The film centres on the final years of Vincent van Gogh (Willem Dafoe, 'The Florida Project'), time he predominantly occupied in Arles, France as he continued to try and assert himself as a respected painter. Vincent is living in a self-imposed exile, his strives for success having brought him pain. His brother, a prominent art dealer, is struggling to sell his works, while van Gogh has become over-reliant on his friendship with fellow artist Paul Gaugin (Oscar Isaac, 'Inside Llewyn Davis') for camaraderie and acceptance. To escape his pain, Van Gogh hopes to focus on his belonging with eternity. But as his artistic endeavours bring him affliction, it coalesces with his staggering battles with mental illness that proved an equal foil.
WATCH: 'AT ETERNITY'S GATE'
'At Eternity's Gate' is intended to place the audience in the mindset of van Gogh himself - a complicated, tragic figure who did not see the world through naturalistic means. With this, the style of filmmaking on display is never intended to be presented in a certitude of factual reality, especially since van Gogh's final days are, to this day, still shrouded in mystery. Schnabel's film is impressionistic and soulful, as were van Gogh's artworks. The film is stated to draw its biography from letters and commonly agreed events that are based in best showcasing the layered dimensions of van Gogh, as an individual. And it proves to be the film's greatest strength.

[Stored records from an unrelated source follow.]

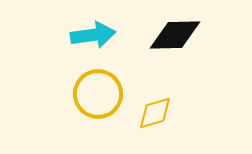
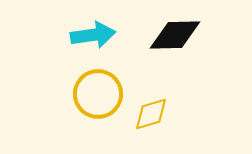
yellow diamond: moved 4 px left, 1 px down
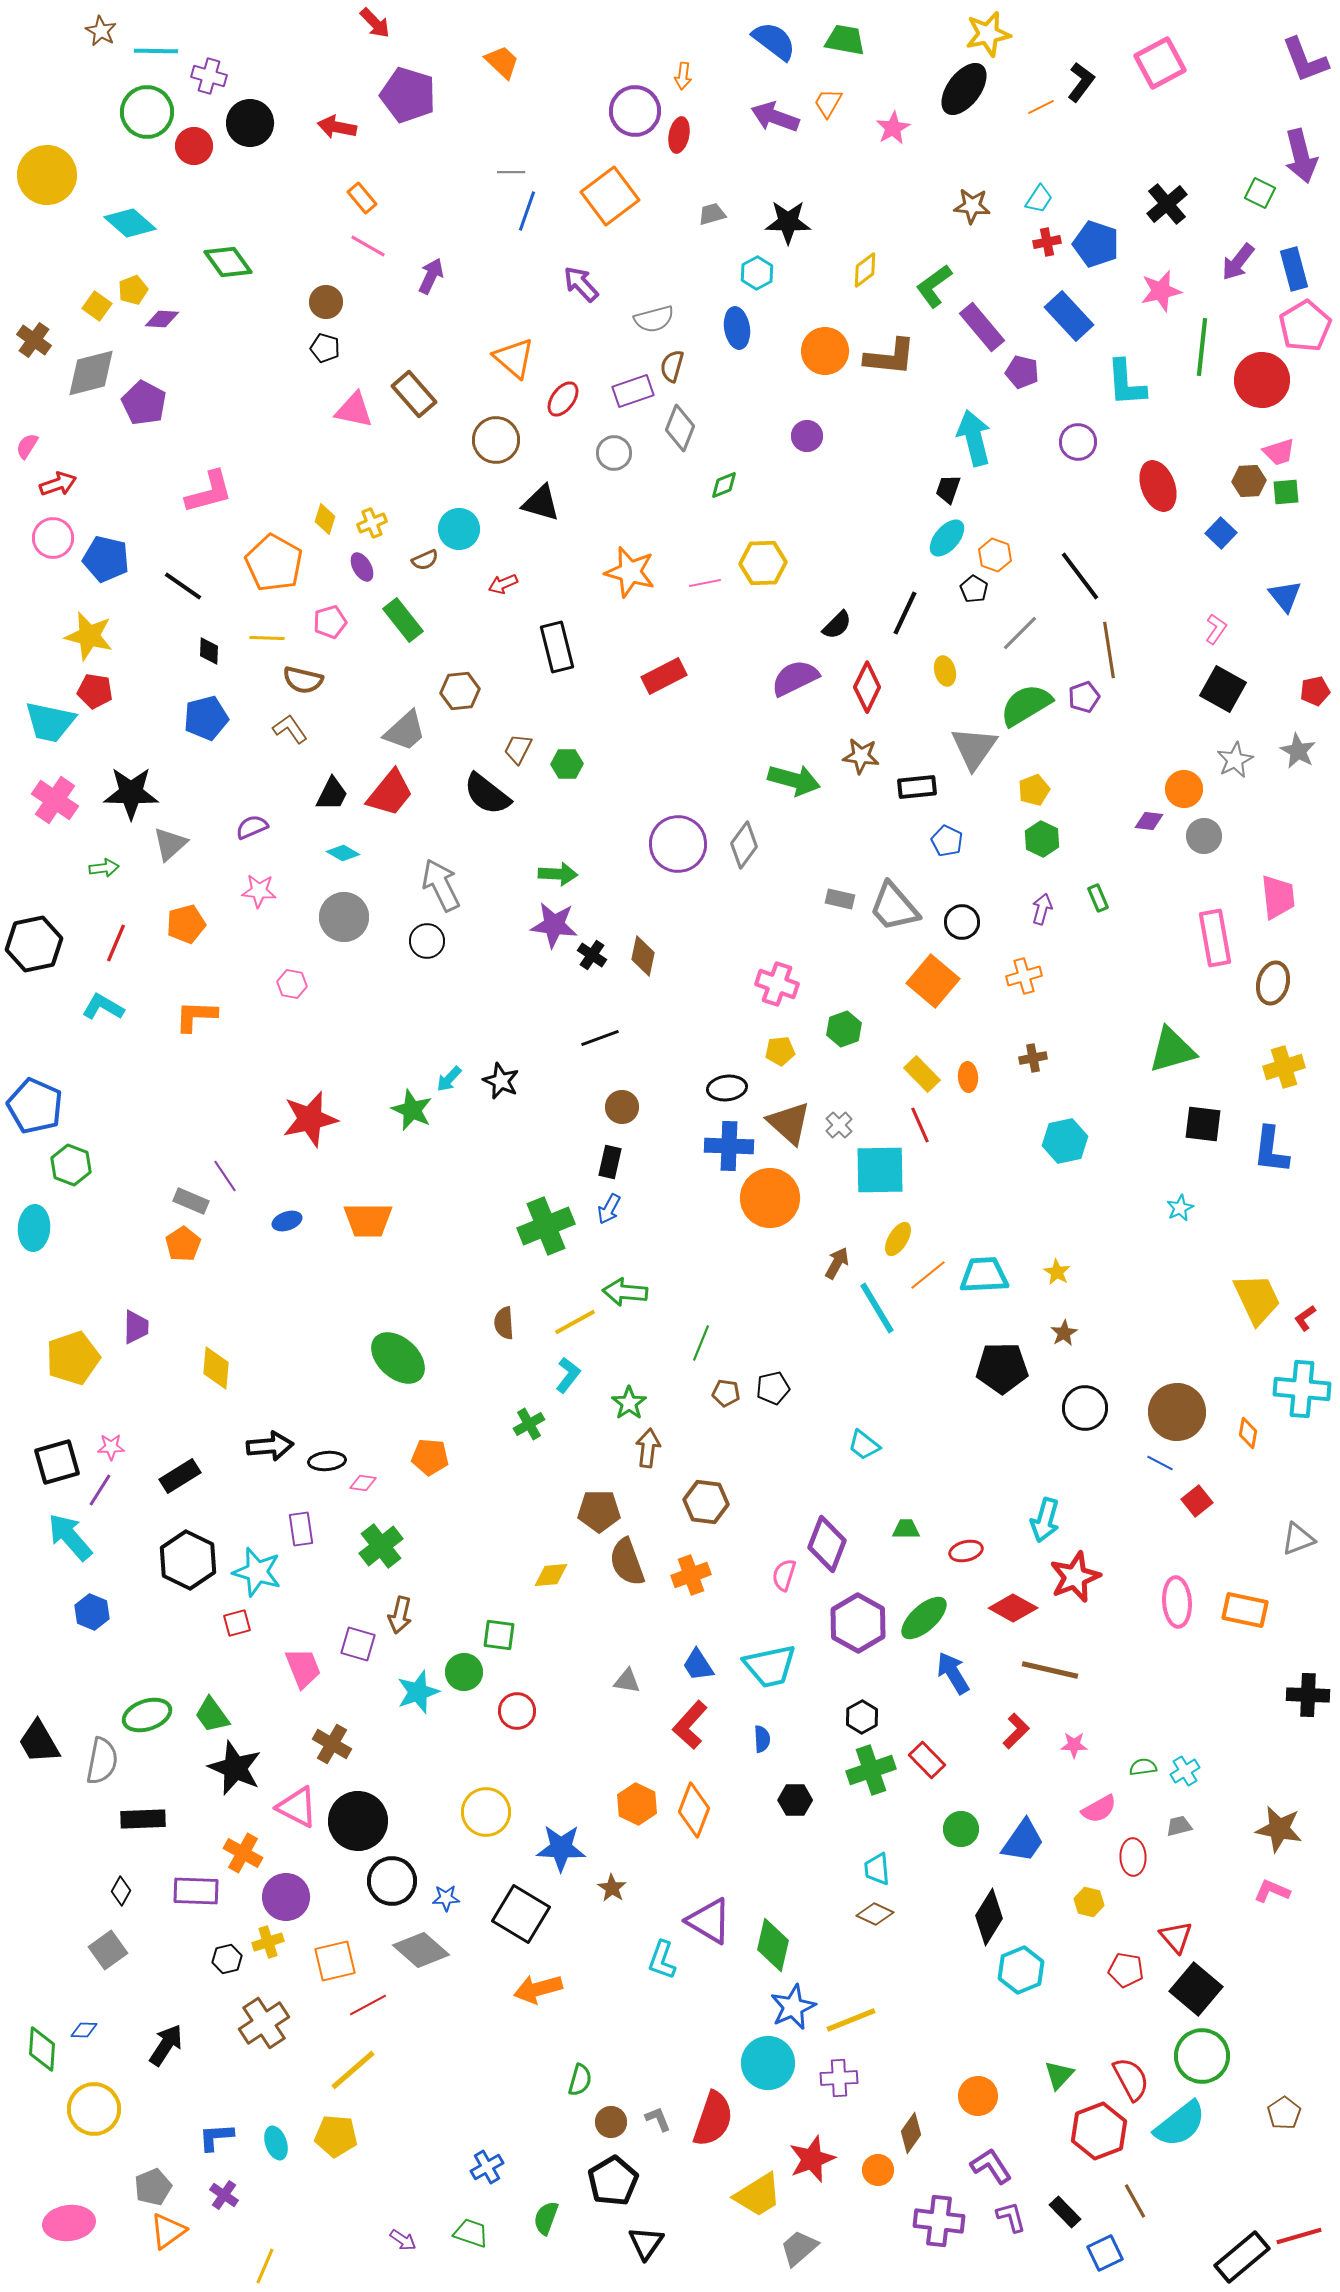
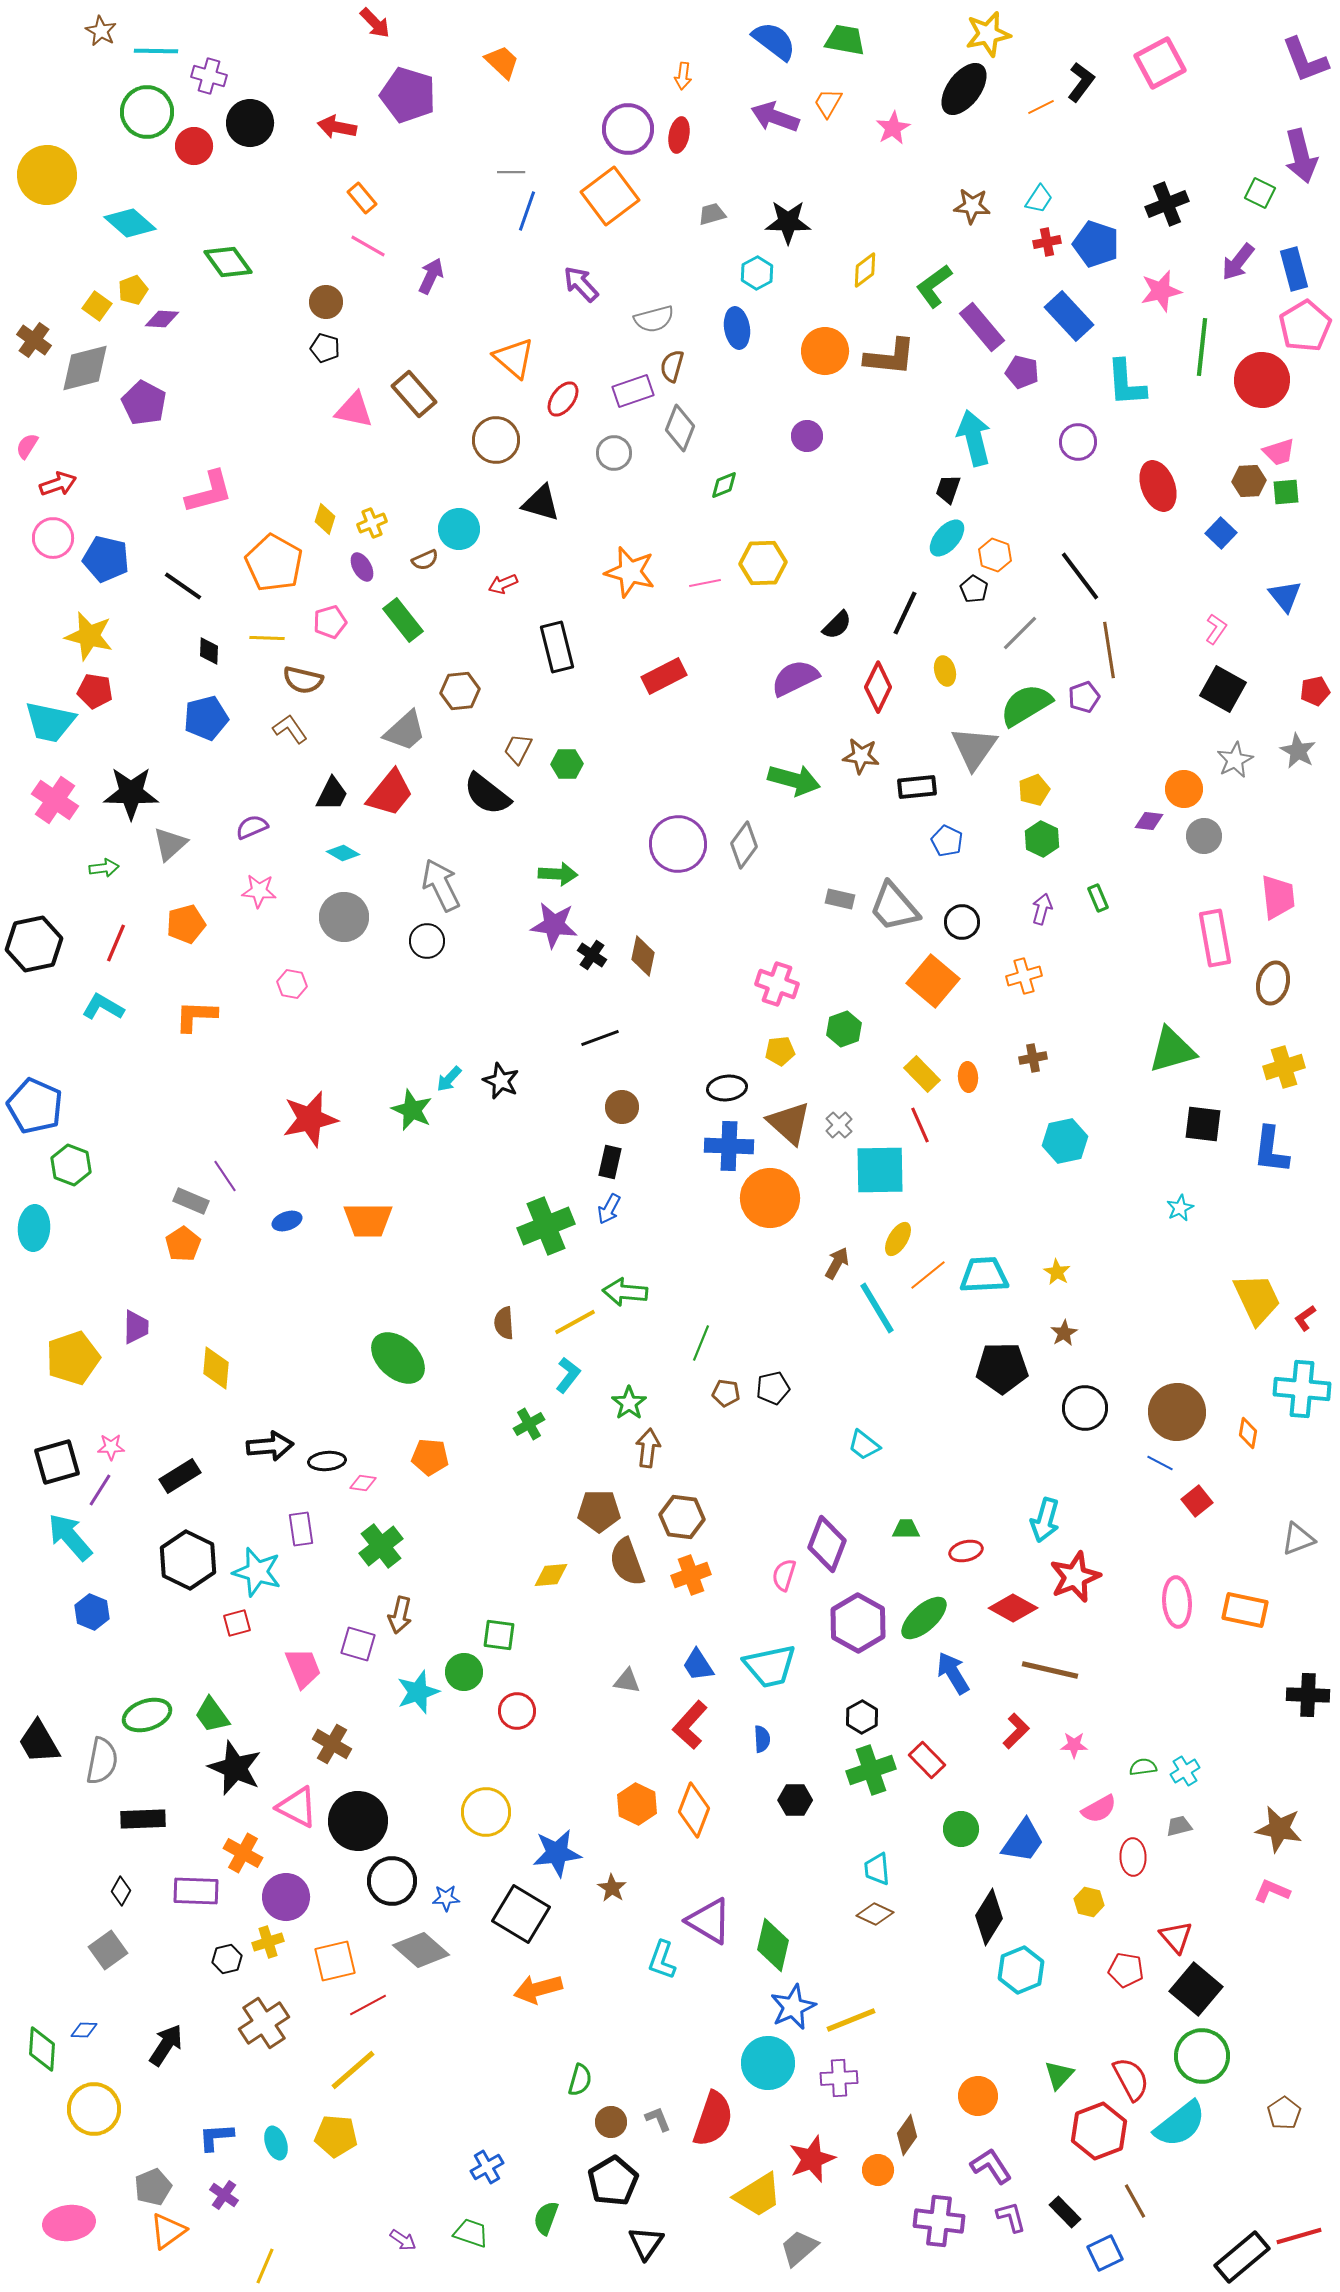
purple circle at (635, 111): moved 7 px left, 18 px down
black cross at (1167, 204): rotated 18 degrees clockwise
gray diamond at (91, 373): moved 6 px left, 5 px up
red diamond at (867, 687): moved 11 px right
brown hexagon at (706, 1502): moved 24 px left, 15 px down
blue star at (561, 1848): moved 4 px left, 5 px down; rotated 9 degrees counterclockwise
brown diamond at (911, 2133): moved 4 px left, 2 px down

The film is a mesmerisingly compelling piece of work, as it perfectly understands the best cinematic route to portray its artful subject matter. Primarily, because the film doesn't take the easy greatest hits approach to its storytelling; it genuinely tries to explore visually van Gogh's complex and tragic mind with great empathy. With its meditative examination, the film makes the most of its composition, constructing delightful use of inventive cinematography to show every inch of ecstasy, torment and mysticism that imbued van Gogh's legend. This sensorial approach is able to illustrate, moreover, that at the centre of this larger-than-life artist was his toils and humanity. Additionally, it is a showcase of what this medium can distinctively provide on an emotional level, with the film's spiritual transcendence effortlessly bestowed throughout.
Willem Dafoe, whose Academy Award nomination came as a surprise, reminds us only moments into the film why said performance has gained the acclaim. He is utterly exquisite in the role, offering great humanity with elegiac emotion at this man lost within his own fragmented psyche.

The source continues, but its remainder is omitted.